The first version of my blog's review pipeline ran agents in parallel. Tone, structure, technical accuracy, naturalness. Everything came back at once. When a post was structurally a file-by-file code tour instead of an argument, no agent flagged it as such. What came back were surface findings on a structurally broken draft.
I polished the surface. Paragraph rhythm, word choices, a broken link. The post didn't get better. The structure was untouched, and the next review round returned fresh surface findings on the same broken foundation.
When nits are easier than structure
This failure mode has a recognisable shape:
- A function in the wrong module receives cleaner variable names.
- A UI built on the wrong workflow gets a better loading spinner.
- An index lands on a denormalised table.
The surface improves. The foundation doesn't move.
Structural and surface feedback have a dependency order, and flat lists destroy it. Renaming a variable takes thirty seconds and feels productive. Reconsidering which module a function belongs in requires stepping back from the code entirely. When both sit in the same list, the thirty-second fix wins every time.

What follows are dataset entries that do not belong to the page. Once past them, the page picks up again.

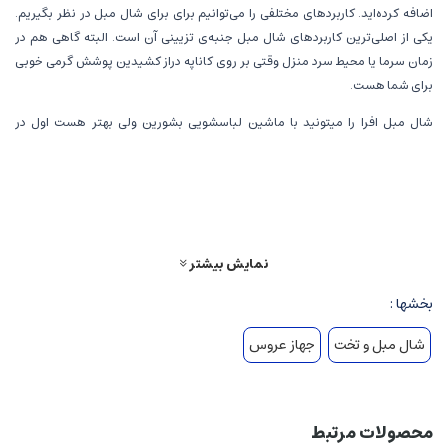
اضافه کرده‌اید. کاربردهای مختلفی را می‌توانیم برای برای شال مبل در نظر بگیریم.
یکی از اصلی‌ترین کاربردهای شال مبل جنبه‌ی تزیینی آن است. البته گاهی هم در
زمان سرما یا محیط سرد منزل وقتی بر روی کاناپه دراز کشیدین پوشش گرمی خوبی
برای شما هست.
شال مبل افرا را میتونید با ماشین لباسشویی بشورین ولی بهتر هست اول در
کیسه‌ای پارچه‌ای بعد در ماشین لباسشویی قرار داده شود تا آسیبی به بافت نرسد.
❌زمان ارسال : حدود 15 روز کاری❌
نمایش بیشتر
بخشها :
شال مبل و تخت
جهاز عروس
محصولات مرتبط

The verdict that blocks everything downstream
I split the pipeline into two phases. The first is a single agent evaluating one question: does this post have a transferable argument, or is it a code tour? The verdict is binary: PASS or REWRITE. A REWRITE blocks the surface review entirely. No tone feedback, no reference checks, no pattern scan. The author gets one finding: the structure doesn't hold.
The first post through the gate got a REWRITE. A file-by-file code tour, no transferable principle. No nits to hide behind this time. The structural problem was the only feedback, and it got fixed.
When structural and surface feedback arrive together, the surface wins. Not because reviewers lack discipline, but because the thirty-second fix is always right there. The gate works because it removes the option. The downstream work doesn't exist until the structure passes.